These are just a few examples, and there is more for sure. Are you comfortable giving away all this personal information not only to “companies” but to their employees?

Business perspective

All the personal points apply to some extent to businesses as well. But this is not all. There is a lot more.

  1. You use some cloud email provider, and you discuss a new project or a startup you have in mind. How can you be sure that somebody at the company hosting your emails is not reading your messages and stealing your ideas?
  2. You have this great project idea, and you work on it, you make progress, resolve complex issues. If you use an email provider, someone can watch the progress and use all the information to replicate what you do.
  3. So, if you use a public service provider, your trade secrets are not protected; they are not safe.
  4. If you store your software source code with some public service provider, you give away all the code to the provider or someone working at the company.
  5. But not only that, you also give away control who can access the code.
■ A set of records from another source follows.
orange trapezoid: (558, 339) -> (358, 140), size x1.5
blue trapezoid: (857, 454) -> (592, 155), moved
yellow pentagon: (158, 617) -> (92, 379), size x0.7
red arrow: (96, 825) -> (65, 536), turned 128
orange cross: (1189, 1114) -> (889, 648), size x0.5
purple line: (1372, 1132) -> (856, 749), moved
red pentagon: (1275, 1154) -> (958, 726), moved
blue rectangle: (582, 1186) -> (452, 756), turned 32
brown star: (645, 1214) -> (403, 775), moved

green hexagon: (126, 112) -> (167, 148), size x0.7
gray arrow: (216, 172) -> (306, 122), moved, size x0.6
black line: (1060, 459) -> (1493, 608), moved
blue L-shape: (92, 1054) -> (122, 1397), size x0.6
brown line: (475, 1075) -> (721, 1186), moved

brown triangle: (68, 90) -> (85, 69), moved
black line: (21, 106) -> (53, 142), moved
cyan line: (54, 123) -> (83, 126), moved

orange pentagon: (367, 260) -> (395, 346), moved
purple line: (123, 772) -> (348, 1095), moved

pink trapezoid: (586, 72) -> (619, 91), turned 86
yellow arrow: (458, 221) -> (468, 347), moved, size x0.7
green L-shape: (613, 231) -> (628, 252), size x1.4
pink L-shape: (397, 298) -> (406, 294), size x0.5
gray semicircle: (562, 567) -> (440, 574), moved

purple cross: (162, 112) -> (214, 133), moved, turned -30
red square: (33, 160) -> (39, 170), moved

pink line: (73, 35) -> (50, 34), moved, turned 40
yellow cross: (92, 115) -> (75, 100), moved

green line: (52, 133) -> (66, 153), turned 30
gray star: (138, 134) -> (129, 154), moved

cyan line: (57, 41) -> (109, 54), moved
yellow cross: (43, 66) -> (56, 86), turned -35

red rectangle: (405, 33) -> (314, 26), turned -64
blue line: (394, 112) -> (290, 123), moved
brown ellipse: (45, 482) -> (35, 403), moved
What is someday your access and your team access to the code repository is disabled?
  6. Let’s say you work on an open source project. You do not care who can see the code. In fact, you want the code to be seen by as many people as possible. But then, the service provider may decide that your project violates some policies and is therefore taken down. You have copy of your code, but you lose all the community around the project.

There are a lot of reasons, both personal and business to host your own services. However, skill set and time constraints do not always make it possible to run and maintain an own system.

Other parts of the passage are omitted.